Athletic trainers do more than what most people think.  They are normally seen as “water boys” or that they just tape ankles.  In reality the life of an athletic trainer is quite different.  Keeping the athletes hydrated and taping are parts of the job but they are small parts of what an athletic trainer does on a daily basis. 
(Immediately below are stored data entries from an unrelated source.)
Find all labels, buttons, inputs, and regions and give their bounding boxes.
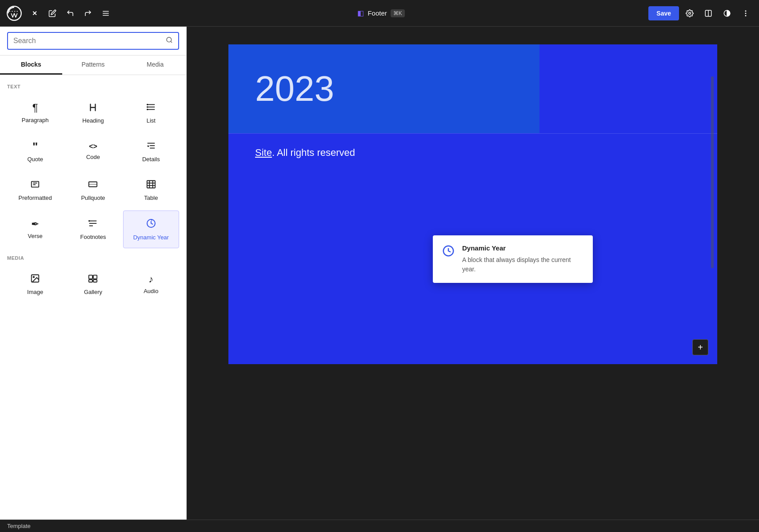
tab-blocks[interactable]: Blocks bbox=[0, 56, 62, 75]
svg-rect-42 bbox=[93, 280, 97, 282]
heading-label: Heading bbox=[82, 117, 104, 124]
svg-line-12 bbox=[171, 41, 172, 43]
table-label: Table bbox=[144, 195, 158, 201]
tooltip-title: Dynamic Year bbox=[462, 244, 584, 252]
svg-point-4 bbox=[689, 12, 691, 14]
dynamic-year-tooltip: Dynamic Year A block that always display… bbox=[433, 235, 593, 283]
quote-icon: " bbox=[32, 141, 38, 152]
block-gallery[interactable]: Gallery bbox=[65, 266, 121, 303]
list-view-button[interactable] bbox=[98, 5, 114, 21]
block-heading[interactable]: Heading bbox=[65, 95, 121, 131]
layout-button[interactable] bbox=[700, 5, 716, 21]
svg-point-16 bbox=[147, 104, 148, 105]
wp-logo bbox=[5, 4, 23, 22]
block-verse[interactable]: ✒ Verse bbox=[7, 210, 63, 248]
pullquote-icon bbox=[88, 179, 98, 191]
tooltip-content: Dynamic Year A block that always display… bbox=[462, 244, 584, 274]
block-list[interactable]: List bbox=[123, 95, 179, 131]
block-quote[interactable]: " Quote bbox=[7, 133, 63, 170]
paragraph-icon: ¶ bbox=[32, 103, 38, 113]
dynamic-year-icon bbox=[146, 218, 156, 230]
main-layout: Blocks Patterns Media TEXT ¶ Paragraph H… bbox=[0, 27, 759, 520]
svg-point-11 bbox=[167, 37, 172, 42]
preformatted-label: Preformatted bbox=[19, 195, 52, 201]
category-text-label: TEXT bbox=[7, 84, 179, 89]
svg-point-10 bbox=[745, 15, 746, 16]
footer-canvas: 2023 Site. All rights reserved Dynamic Y… bbox=[228, 44, 717, 364]
tab-media[interactable]: Media bbox=[124, 56, 186, 75]
search-icon bbox=[166, 36, 173, 45]
top-section: 2023 bbox=[228, 44, 717, 133]
image-icon bbox=[30, 274, 40, 285]
svg-point-17 bbox=[147, 107, 148, 107]
footnotes-icon bbox=[88, 218, 98, 230]
more-options-button[interactable] bbox=[738, 5, 754, 21]
settings-button[interactable] bbox=[682, 5, 698, 21]
add-block-button[interactable]: + bbox=[692, 339, 708, 355]
pullquote-label: Pullquote bbox=[81, 195, 105, 201]
gallery-label: Gallery bbox=[84, 289, 102, 295]
rights-suffix: . All rights reserved bbox=[272, 147, 355, 158]
block-paragraph[interactable]: ¶ Paragraph bbox=[7, 95, 63, 131]
canvas-area: 2023 Site. All rights reserved Dynamic Y… bbox=[187, 27, 759, 520]
undo-button[interactable] bbox=[62, 5, 78, 21]
audio-label: Audio bbox=[144, 288, 158, 294]
toolbar: ✕ ◧ Footer ⌘K Save bbox=[0, 0, 759, 27]
redo-button[interactable] bbox=[80, 5, 96, 21]
tooltip-dynamic-year-icon bbox=[442, 244, 455, 261]
edit-button[interactable] bbox=[44, 5, 60, 21]
toolbar-right: Save bbox=[648, 5, 754, 21]
block-dynamic-year[interactable]: Dynamic Year bbox=[123, 210, 179, 248]
code-icon: <> bbox=[89, 143, 97, 150]
search-container bbox=[0, 27, 186, 56]
save-button[interactable]: Save bbox=[648, 6, 679, 20]
block-details[interactable]: Details bbox=[123, 133, 179, 170]
list-icon bbox=[146, 102, 156, 114]
tab-patterns[interactable]: Patterns bbox=[62, 56, 124, 75]
image-label: Image bbox=[27, 289, 43, 295]
tooltip-description: A block that always displays the current… bbox=[462, 255, 584, 274]
list-label: List bbox=[147, 117, 156, 124]
contrast-button[interactable] bbox=[719, 5, 735, 21]
close-button[interactable]: ✕ bbox=[27, 5, 43, 21]
gallery-icon bbox=[88, 274, 98, 285]
table-icon bbox=[146, 179, 156, 191]
audio-icon: ♪ bbox=[148, 274, 153, 284]
block-table[interactable]: Table bbox=[123, 172, 179, 209]
text-blocks-grid: ¶ Paragraph Heading List " bbox=[7, 95, 179, 248]
search-box bbox=[7, 32, 179, 50]
svg-point-8 bbox=[745, 11, 746, 12]
svg-point-9 bbox=[745, 13, 746, 14]
verse-label: Verse bbox=[28, 233, 43, 239]
quote-label: Quote bbox=[27, 156, 43, 163]
year-section: 2023 bbox=[228, 44, 539, 133]
block-code[interactable]: <> Code bbox=[65, 133, 121, 170]
year-text: 2023 bbox=[255, 71, 513, 107]
site-link[interactable]: Site bbox=[255, 147, 272, 158]
rights-text: Site. All rights reserved bbox=[255, 147, 355, 159]
details-icon bbox=[146, 141, 156, 152]
block-pullquote[interactable]: Pullquote bbox=[65, 172, 121, 209]
svg-rect-27 bbox=[147, 181, 155, 188]
sidebar: Blocks Patterns Media TEXT ¶ Paragraph H… bbox=[0, 27, 187, 520]
search-input[interactable] bbox=[13, 37, 162, 45]
svg-point-18 bbox=[147, 109, 148, 110]
canvas-scrollbar[interactable] bbox=[711, 76, 714, 268]
svg-point-38 bbox=[33, 276, 35, 278]
status-bar: Template bbox=[0, 520, 759, 532]
details-label: Details bbox=[142, 156, 160, 163]
code-label: Code bbox=[86, 154, 100, 160]
page-title: Footer bbox=[368, 9, 387, 17]
right-section bbox=[539, 44, 717, 133]
block-audio[interactable]: ♪ Audio bbox=[123, 266, 179, 303]
block-preformatted[interactable]: Preformatted bbox=[7, 172, 63, 209]
verse-icon: ✒ bbox=[31, 219, 39, 229]
block-footnotes[interactable]: Footnotes bbox=[65, 210, 121, 248]
footnotes-label: Footnotes bbox=[80, 234, 106, 240]
preformatted-icon bbox=[30, 179, 40, 191]
svg-rect-39 bbox=[89, 275, 92, 279]
rights-section: Site. All rights reserved bbox=[228, 134, 717, 172]
paragraph-label: Paragraph bbox=[22, 117, 49, 123]
toolbar-center: ◧ Footer ⌘K bbox=[116, 9, 647, 17]
block-image[interactable]: Image bbox=[7, 266, 63, 303]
At the collegiate level the day typically begins around 8 a.m.  The beginning of the morning is spent checking emails and voicemails and returning calls.  Then time is spent getting rehab plans ready for the athletes that will be seen that day.  Until the athletes arrive there is paperwork to be done (injury reports, rehab notes, doctor’s notes, etc.), doctor’s appointments and MRI’s to schedule, injury reports need to be sent to both sport coaches and strength and conditioning coaches, and anything else that might come up.  Eventually athletes begin arriving if they haven’t already.  Then it’s a barrage of treatments like electrical stimulation or ultrasound, rehabilitation, and lots and lots of ice. An hour lunch break, if one is lucky to get a full hour, is followed by more treatments and rehab.  Yes, there is usually some taping involved but it’s not always ankles.  Athletic trainers frequently tape wrists, elbows, and toes as well among other areas.  At some point in this mad pre-practice rush, coolers will need to be filled with water to keep the athletes hydrated.  Each sport is a little different.  For basketball, for example, one 10 gallon cooler with water and ice, one 5 gallon cooler with ice and bags, and 15 water bottles.  For football it would be a little more…four 20 gallon waterboy drink stations, four 10 gallon coolers of water and ice, one 15 gallon ice chest, and approximately eight 6-packs of water bottles.  A 2+ hour practice ensues and hopefully the team gets out of it with little or no injuries and then the post-practice activity begins.  The athletic trainers need to clean up all water, clean the coolers and water bottles, post-practice treatments, and then more paperwork.  An easy and “short” day ends around 6:30pm, on a good day and then it happens all over again tomorrow.  Athletic trainers don’t do this job for the money, short hours, extra benefits, or glory because those things rarely exist in the world of athletic training.  One of the best feelings in the world is seeing an athlete return to 100% after you have seen them injured and then helped them get back to the sport they love.